_AVAILABLE RECORDS:_
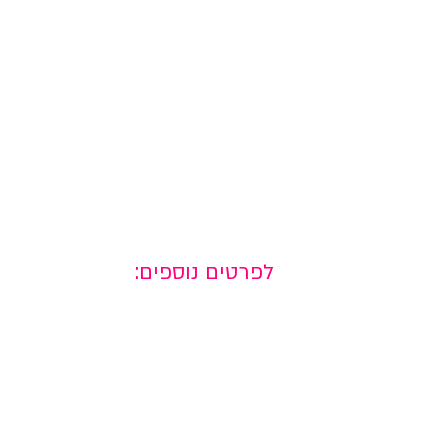
לפרטים נוספים:
למדיה חברתית
+972-52-7864470
למדיה חברתית
okrent.design@gmail.co
m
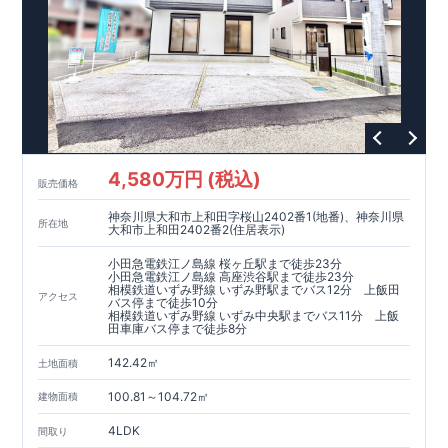
4,580万円 (税込)
販売価格
神奈川県大和市上和田字桜山2402番1(地番)、神奈川県
所在地
大和市上和田2402番2(住居表示)
小田急電鉄江ノ島線 桜ヶ丘駅まで徒歩23分
小田急電鉄江ノ島線 高座渋谷駅まで徒歩23分
相模鉄道いずみ野線 いずみ野駅までバス12分 上飯田
アクセス
バス停まで徒歩10分
相模鉄道いずみ野線 いずみ中央駅までバス11分 上飯
田車庫バス停まで徒歩8分
142.42㎡
土地面積
100.81～104.72㎡
建物面積
4LDK
間取り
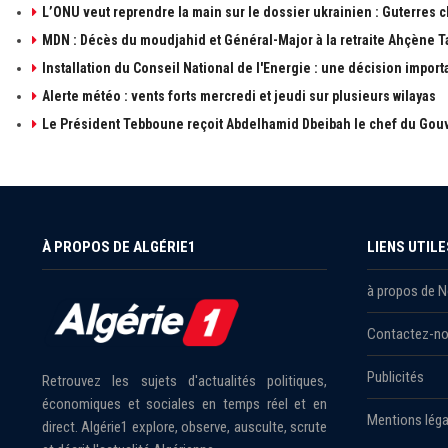
L’ONU veut reprendre la main sur le dossier ukrainien : Guterres 
MDN : Décès du moudjahid et Général-Major à la retraite Ahçène T
Installation du Conseil National de l'Energie : une décision import
Alerte météo : vents forts mercredi et jeudi sur plusieurs wilayas
Le Président Tebboune reçoit Abdelhamid Dbeibah le chef du Gouv
À PROPOS DE ALGÉRIE1
LIENS UTILE
à propos de 
Contactez-n
Publicités
Retrouvez les sujets d'actualités politiques,
économiques et sociales en temps réel et en
Mentions léga
direct. Algérie1 explore, observe, ausculte, scrute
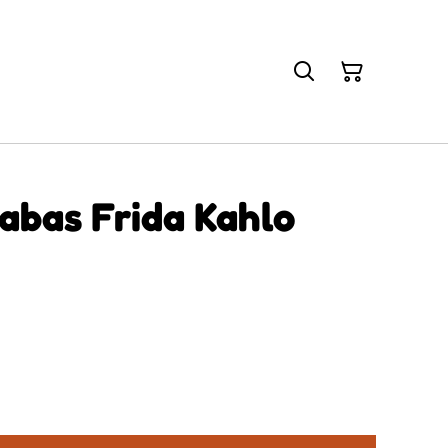
abas Frida Kahlo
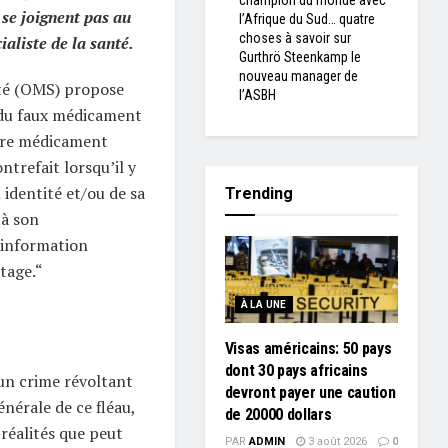
champion du monde avec
 se joignent pas au
l’Afrique du Sud… quatre
choses à savoir sur
aliste de la santé.
Gurthrö Steenkamp le
nouveau manager de
nté (OMS) propose
l’ASBH
 du faux médicament
ore médicament
ntrefait lorsqu’il y
 identité et/ou de sa
Trending
 à son
 information
tage.“
À LA UNE
Visas américains: 50 pays
dont 30 pays africains
un crime révoltant
devront payer une caution
nérale de ce fléau,
de 20000 dollars
 réalités que peut
PAR
ADMIN
3 août 2026
0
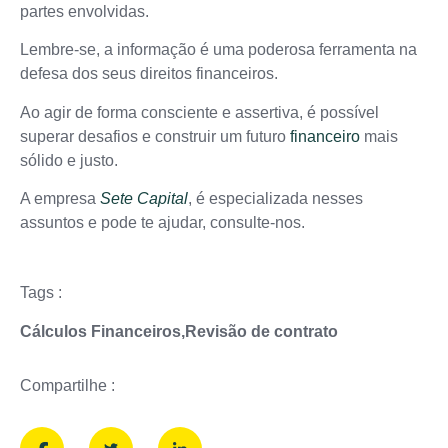
partes envolvidas.
Lembre-se, a informação é uma poderosa ferramenta na
defesa dos seus direitos financeiros.
Ao agir de forma consciente e assertiva, é possível
superar desafios e construir um futuro
financeiro
mais
sólido e justo.
A empresa
Sete Capital
, é especializada nesses
assuntos e pode te ajudar, consulte-nos.
Tags :
Cálculos Financeiros
,
Revisão de contrato
Compartilhe :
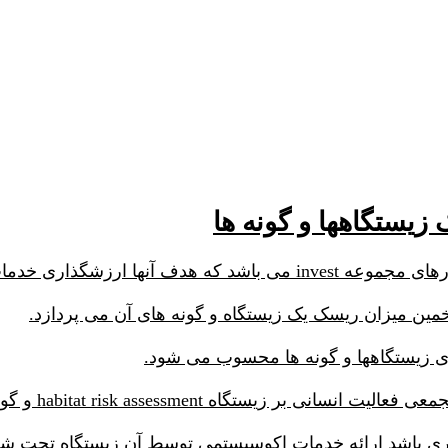
habitat risk  و گونه ها species risk assessment می باشد.
تری باشد ارائه خدمات اکوسیستمی توسط آن زیستگاه تحت شعا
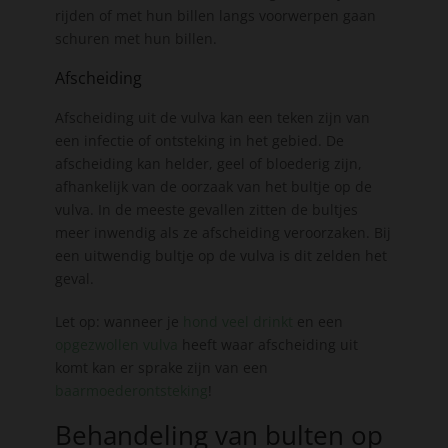
rijden of met hun billen langs voorwerpen gaan
schuren met hun billen.
Afscheiding
Afscheiding uit de vulva kan een teken zijn van
een infectie of ontsteking in het gebied. De
afscheiding kan helder, geel of bloederig zijn,
afhankelijk van de oorzaak van het bultje op de
vulva. In de meeste gevallen zitten de bultjes
meer inwendig als ze afscheiding veroorzaken. Bij
een uitwendig bultje op de vulva is dit zelden het
geval.
Let op: wanneer je
hond veel drinkt
en een
opgezwollen vulva
heeft waar afscheiding uit
komt kan er sprake zijn van een
baarmoederontsteking
!
Behandeling van bulten op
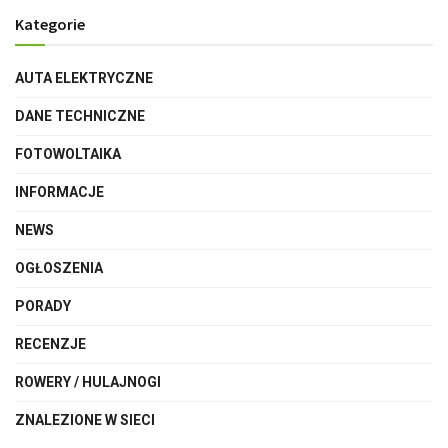
Kategorie
AUTA ELEKTRYCZNE
DANE TECHNICZNE
FOTOWOLTAIKA
INFORMACJE
NEWS
OGŁOSZENIA
PORADY
RECENZJE
ROWERY / HULAJNOGI
ZNALEZIONE W SIECI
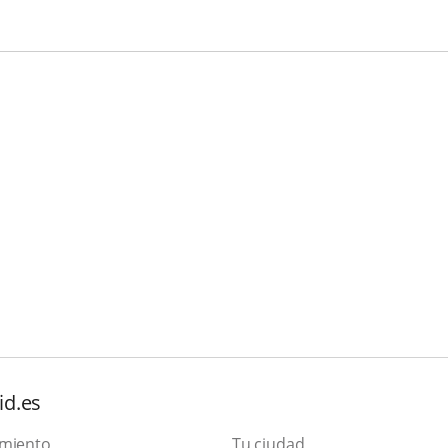
id.es
amiento
Tu ciudad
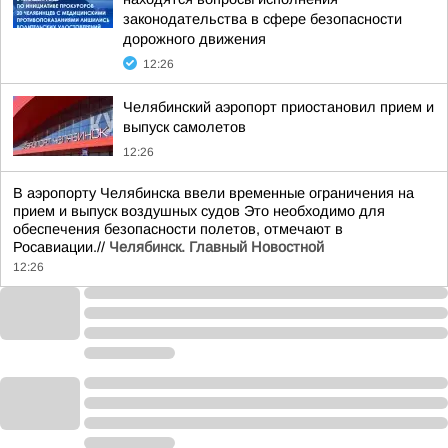
законодательства в сфере безопасности
дорожного движения
12:26
Челябинский аэропорт приостановил прием и
выпуск самолетов
12:26
В аэропорту Челябинска ввели временные ограничения на
прием и выпуск воздушных судов Это необходимо для
обеспечения безопасности полетов, отмечают в
Росавиации.//
Челябинск. Главный Новостной
12:26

_YOUR GOAL:_ Omit the pictures, then print the rest of the listing above exactly.

_EXERCISE SOLUTION:_
לפרטים נוספים:
למדיה חברתית
+972-52-7864470
למדיה חברתית
okrent.design@gmail.co
m
4,580万円 (税込)
販売価格
神奈川県大和市上和田字桜山2402番1(地番)、神奈川県
所在地
大和市上和田2402番2(住居表示)
小田急電鉄江ノ島線 桜ヶ丘駅まで徒歩23分
小田急電鉄江ノ島線 高座渋谷駅まで徒歩23分
相模鉄道いずみ野線 いずみ野駅までバス12分 上飯田
アクセス
バス停まで徒歩10分
相模鉄道いずみ野線 いずみ中央駅までバス11分 上飯
田車庫バス停まで徒歩8分
142.42㎡
土地面積
100.81～104.72㎡
建物面積
4LDK
間取り
L’ONU veut reprendre la main sur le dossier ukrainien : Guterres 
MDN : Décès du moudjahid et Général-Major à la retraite Ahçène T
Installation du Conseil National de l'Energie : une décision import
Alerte météo : vents forts mercredi et jeudi sur plusieurs wilayas
Le Président Tebboune reçoit Abdelhamid Dbeibah le chef du Gouv
À PROPOS DE ALGÉRIE1
LIENS UTILE
à propos de 
Contactez-n
Publicités
Retrouvez les sujets d'actualités politiques,
économiques et sociales en temps réel et en
Mentions léga
direct. Algérie1 explore, observe, ausculte, scrute
abas Frida Kahlo
champion du monde avec
 se joignent pas au
l’Afrique du Sud… quatre
choses à savoir sur
aliste de la santé.
Gurthrö Steenkamp le
nouveau manager de
nté (OMS) propose
l’ASBH
 du faux médicament
ore médicament
ntrefait lorsqu’il y
 identité et/ou de sa
Trending
 à son
 information
tage.“
À LA UNE
Visas américains: 50 pays
dont 30 pays africains
un crime révoltant
devront payer une caution
nérale de ce fléau,
de 20000 dollars
 réalités que peut
PAR
ADMIN
3 août 2026
0
partes envolvidas.
Lembre-se, a informação é uma poderosa ferramenta na
defesa dos seus direitos financeiros.
Ao agir de forma consciente e assertiva, é possível
superar desafios e construir um futuro
financeiro
mais
sólido e justo.
A empresa
Sete Capital
, é especializada nesses
assuntos e pode te ajudar, consulte-nos.
Tags :
Cálculos Financeiros
,
Revisão de contrato
Compartilhe :
habitat risk  و گونه ها species risk assessment می باشد.
تری باشد ارائه خدمات اکوسیستمی توسط آن زیستگاه تحت شعا
rijden of met hun billen langs voorwerpen gaan
schuren met hun billen.
Afscheiding
Afscheiding uit de vulva kan een teken zijn van
een infectie of ontsteking in het gebied. De
afscheiding kan helder, geel of bloederig zijn,
afhankelijk van de oorzaak van het bultje op de
vulva. In de meeste gevallen zitten de bultjes
meer inwendig als ze afscheiding veroorzaken. Bij
een uitwendig bultje op de vulva is dit zelden het
geval.
Let op: wanneer je
hond veel drinkt
en een
opgezwollen vulva
heeft waar afscheiding uit
komt kan er sprake zijn van een
baarmoederontsteking
!
Behandeling van bulten op
Kategorie
AUTA ELEKTRYCZNE
DANE TECHNICZNE
FOTOWOLTAIKA
INFORMACJE
NEWS
OGŁOSZENIA
PORADY
RECENZJE
ROWERY / HULAJNOGI
ZNALEZIONE W SIECI
id.es
amiento
Tu ciudad
законодательства в сфере безопасности
дорожного движения
12:26
Челябинский аэропорт приостановил прием и
выпуск самолетов
12:26
В аэропорту Челябинска ввели временные ограничения на
прием и выпуск воздушных судов Это необходимо для
обеспечения безопасности полетов, отмечают в
Росавиации.//
Челябинск. Главный Новостной
12:26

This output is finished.